→ **Assignment**
Leave every picture out and return the rest of the listing verbatim.

→ **Material provided**
Start of Block
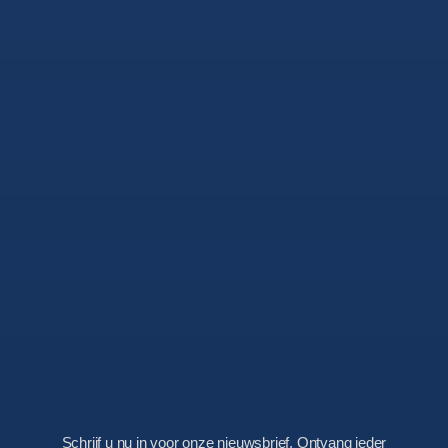
Schrijf u nu in voor onze nieuwsbrief. Ontvang ieder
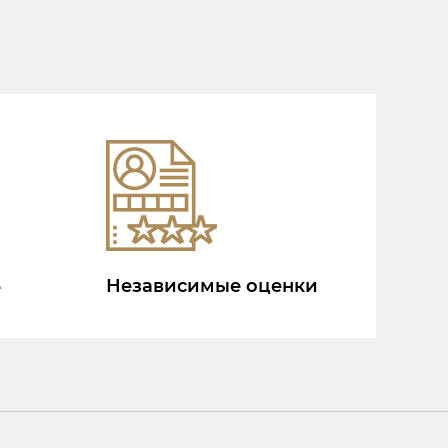
Независимые оценки
е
End of Block
→ **Answer to the problem**
Schrijf u nu in voor onze nieuwsbrief. Ontvang ieder
Независимые оценки
е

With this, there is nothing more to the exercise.